La cita es el jueves al mediodía. En un MovieCenter a oscuras y desierto, indiferente a las luces del shopping aledaño, se asoman dos mujeres mayores. Un empleado del cine, el único que anda por allí a esa hora, se acerca y les entrega un sobre. "¿Ya están listas?", pregunta. "Falta Andrade -dice una-. Vamos a ver si viene. Esperemos cinco minutos". No pasan ni dos cuando el hombre llega. El trío se saluda y se apresta a ingresar a una de las salas vacías. Basta que se acomoden en las butacas para que la película comience a proyectarse, sin cortos ni publicidad previa. Faltan meses para su estreno comercial, pero, como siempre, tienen que verla antes. Es que de ellos depende quiénes podrán disfrutar del film cuando esté en cartelera.

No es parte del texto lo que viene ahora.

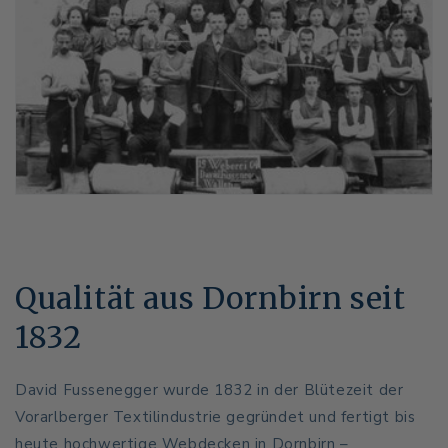
Qualität aus Dornbirn seit
1832
David Fussenegger wurde 1832 in der Blütezeit der
Vorarlberger Textilindustrie gegründet und fertigt bis
heute hochwertige Webdecken in Dornbirn –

Silvia Belbuzzi, Susana Giovannini y Dardo Andrade son tres de los 60 calificadores con los que cuenta el departamento de Espectáculos Públicos del Instituto del Niño y el Adolescente (INAU) para decidir las franjas de edades en las que están permitidas las películas u obras de teatro que se exhiben en Uruguay. Es decir, son quienes deciden si un espectáculo es "apto para todo público" o, de lo contrario, "para mayores de...".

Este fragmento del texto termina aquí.